I agree with almost everything layne has said. 

The " JUST DO IT" doesn´t fly with me, especially when it´s something ridiculous or i´m busy and physically can´t. 

Whats wrong with buying alcohol and going to work? It doesnt mean i plan on consuming any during my shift.

My personal opinion is that certain things don´t need to be written down and read over and over, but simply seen being done and modeled, especially in a kitchen where someone like a chef is usually the guy giving and setting examples. 

Being a dictator doesnt work, but being a softy isnt good either. Managing people requires balance, it requires you to know how to have people understand you not only professionally but your personality. In my kitchen if i was to ever raise my voice everyone would think i am joking. Now if i keep a straight face and say it directly they know sh*t is real. 

Im usually really exicited and communicative in a kitchen and i think its imporant to establish communication always. If the guy on a station is putting something on the stove that will accompany a dish he needs to say it. If it 2 minutes to the pass it needs to be told, someone raising the oven tem. needs to state that and most importantly "HOT BEHIND/WATCHOUT HOT" means GTFO of the way (and it doent just work for hot items, it alerts danger in general). 

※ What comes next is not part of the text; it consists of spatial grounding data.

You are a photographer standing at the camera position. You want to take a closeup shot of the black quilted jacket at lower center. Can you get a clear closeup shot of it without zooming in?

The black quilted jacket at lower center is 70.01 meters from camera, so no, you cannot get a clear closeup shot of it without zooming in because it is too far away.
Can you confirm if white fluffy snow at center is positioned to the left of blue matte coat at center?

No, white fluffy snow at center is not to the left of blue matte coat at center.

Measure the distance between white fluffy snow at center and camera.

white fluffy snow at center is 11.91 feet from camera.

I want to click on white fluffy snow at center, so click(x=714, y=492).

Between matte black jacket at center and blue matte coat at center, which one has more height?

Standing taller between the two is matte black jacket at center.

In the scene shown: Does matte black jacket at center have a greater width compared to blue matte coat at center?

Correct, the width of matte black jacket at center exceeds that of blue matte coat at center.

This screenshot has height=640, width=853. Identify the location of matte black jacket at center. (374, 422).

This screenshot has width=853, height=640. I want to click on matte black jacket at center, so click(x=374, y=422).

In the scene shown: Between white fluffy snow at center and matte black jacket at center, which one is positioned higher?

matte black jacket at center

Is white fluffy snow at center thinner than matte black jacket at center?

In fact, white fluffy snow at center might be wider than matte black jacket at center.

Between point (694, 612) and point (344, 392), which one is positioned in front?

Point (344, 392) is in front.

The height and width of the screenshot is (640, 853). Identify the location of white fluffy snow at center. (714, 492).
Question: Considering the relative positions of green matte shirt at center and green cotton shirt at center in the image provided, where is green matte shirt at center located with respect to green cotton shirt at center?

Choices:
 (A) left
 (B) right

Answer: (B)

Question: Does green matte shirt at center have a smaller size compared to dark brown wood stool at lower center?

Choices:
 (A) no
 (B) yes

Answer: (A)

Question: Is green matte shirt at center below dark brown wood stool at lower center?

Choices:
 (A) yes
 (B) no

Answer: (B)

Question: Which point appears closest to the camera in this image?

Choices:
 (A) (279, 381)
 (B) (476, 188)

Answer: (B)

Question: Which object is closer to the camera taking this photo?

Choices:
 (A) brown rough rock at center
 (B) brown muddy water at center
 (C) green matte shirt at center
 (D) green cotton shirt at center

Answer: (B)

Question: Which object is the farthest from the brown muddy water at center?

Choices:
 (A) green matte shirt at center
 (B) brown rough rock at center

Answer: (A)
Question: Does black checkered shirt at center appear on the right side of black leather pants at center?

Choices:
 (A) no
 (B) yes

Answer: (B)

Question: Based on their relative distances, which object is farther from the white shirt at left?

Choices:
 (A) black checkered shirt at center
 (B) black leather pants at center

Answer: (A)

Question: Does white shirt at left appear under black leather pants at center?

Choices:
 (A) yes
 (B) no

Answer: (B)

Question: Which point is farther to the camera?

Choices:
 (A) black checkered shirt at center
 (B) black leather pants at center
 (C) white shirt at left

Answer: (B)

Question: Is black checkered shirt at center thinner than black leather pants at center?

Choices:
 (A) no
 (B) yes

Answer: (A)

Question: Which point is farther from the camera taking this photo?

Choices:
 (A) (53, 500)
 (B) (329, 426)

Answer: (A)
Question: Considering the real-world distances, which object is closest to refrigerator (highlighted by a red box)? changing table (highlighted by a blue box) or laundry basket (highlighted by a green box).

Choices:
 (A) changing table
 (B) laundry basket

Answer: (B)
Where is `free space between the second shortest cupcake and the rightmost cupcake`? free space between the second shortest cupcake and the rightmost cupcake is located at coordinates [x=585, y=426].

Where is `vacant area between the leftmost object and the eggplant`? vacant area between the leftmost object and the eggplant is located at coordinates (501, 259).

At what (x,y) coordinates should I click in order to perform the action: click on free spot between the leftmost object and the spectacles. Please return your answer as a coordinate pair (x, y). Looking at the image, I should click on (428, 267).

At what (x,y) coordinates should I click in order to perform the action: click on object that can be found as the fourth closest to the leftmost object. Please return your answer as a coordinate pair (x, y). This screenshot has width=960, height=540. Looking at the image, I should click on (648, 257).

If someone is showing up late 2-3x a week, then they need to go. 

Why are people tasting fries so much, can´t you fry them to order in exact portions to avoid this. 

I think having little lists is kind of stupid, some things can be suggested, demanded etc... a chef doesnt need to make little lists, he needs to confront. 

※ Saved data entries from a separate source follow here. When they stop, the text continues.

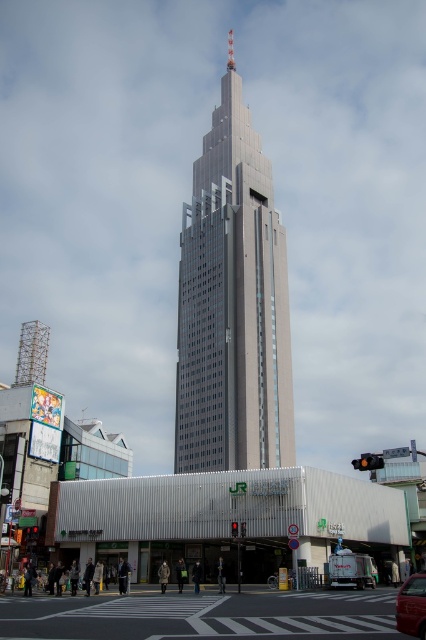 You are a pedestrian standing at the base of the skyscraper and want to cross the street to reach the train station. The white asphalt at center and the red glossy car at lower right are in your path. Which object is closer to you, and can you safely walk around it to reach the station?

The white asphalt at center is closer to you than the red glossy car at lower right. Since the asphalt is closer, you can safely walk around the red glossy car at lower right to reach the train station. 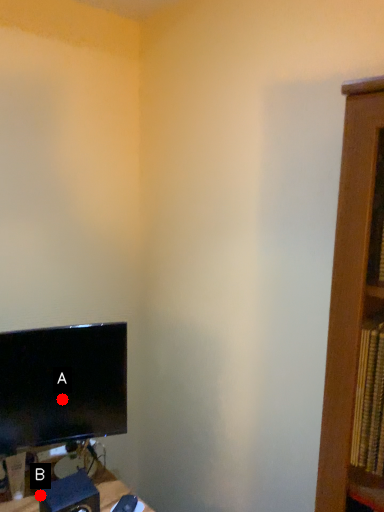 Question: Two points are circled on the image, labeled by A and B beside each circle. Which of the following is the farthest from the observer?

Choices:
 (A) A is further
 (B) B is further

Answer: (A) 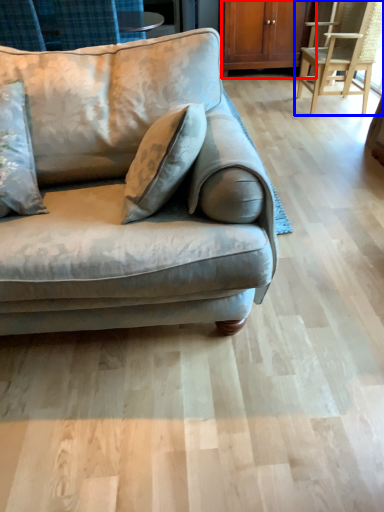 Question: Which object is further to the camera taking this photo, dresser (highlighted by a red box) or chair (highlighted by a blue box)?

Choices:
 (A) dresser
 (B) chair

Answer: (A)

Also some of these "rules" can´t even be enforced correctly, as they go way beyond working hours (such as coming in on your day off), i don´t think you need to follow kitchen rules on your days off lol.


----------



## cronker (Mar 3, 2016)

I agree with most of the replies above.
One of the hardest things to learn, especially early on in your management path, is to be confident in distinguishing between your mates at work and the need to give good, solid leadership. It's a real balance.

I find aggressive leaders don't last long. My own preference is to come up with "sayings" that get my point across and, before long, get so repetitive that the distressing behaviours stop. 

I say:
"If you have time to lean, you have time to clean"
"You are late, but only by ten minutes? Try telling that to the guest when they are waiting on their meal"
"If you can't find anything to do, let me find something for you. You will hate that"

In my restaurant - NO PHONES - you can use them on break. But it's equally important that perhaps only the restaurant manager and head chef are exempt (due to suppliers, owners calling etc). No one else - not shift supervisors, sous chef etc, it's not a pecking order right to carry a phone. Only allowed to those who actually need them for WORK PURPOSES. And, sorry, no exceptions unless something very serious is happening (illness or death in the family etc)

Knowing the requirements of each persons role down to a tee is also quite important. I had a dishy who once told me that "it's the morning crew who mop the floor, I just go home". Umm, no.

The biggest problem wth signs on the wall is that once they are read, if your lucky a couple of times, they become part of the decor and everyone just walks past them. Your best off to be firm and fair, and ensure your language and demeanour indicate how you want things done. Make sure your staff know that when you get "that tone" you aren't joking now. You will develop this - I tend to get quiet and firm when I'm angry.

One last thing:
Often times, when your staff aren't performing the way in which makes you happy, you need to step back and ask "have I trained them properly? Told them what I want? Given them all the tools they need to succeed?"
A lot of employee failure can be directly tracked back to poor management and poor training.


----------



## cook1st (Jan 19, 2016)

KaiqueKuisine said:


> I think people should be wearing glove even while handling red/white meat such as pork or beef for example. Any raw meat should require someone wearing gloves if possible.
> 
> I agree that cleaning is sounding like a punishment, when it is in fact a obligation, and something that everyone should do. To avoid cleaning is not a reward.
> 
> ...


I decided against the list, really wanted to laminate some stuff. I'm doing more of when i see the issue, I talk to them. Like the guy who frequently comes in late...he came in late couple of days ago and normally I would let it slide and mention it much much later(like 4-6 days later) , but today before service I noticed he stepped out to have a cigarrette and i casually followed him and had one myself.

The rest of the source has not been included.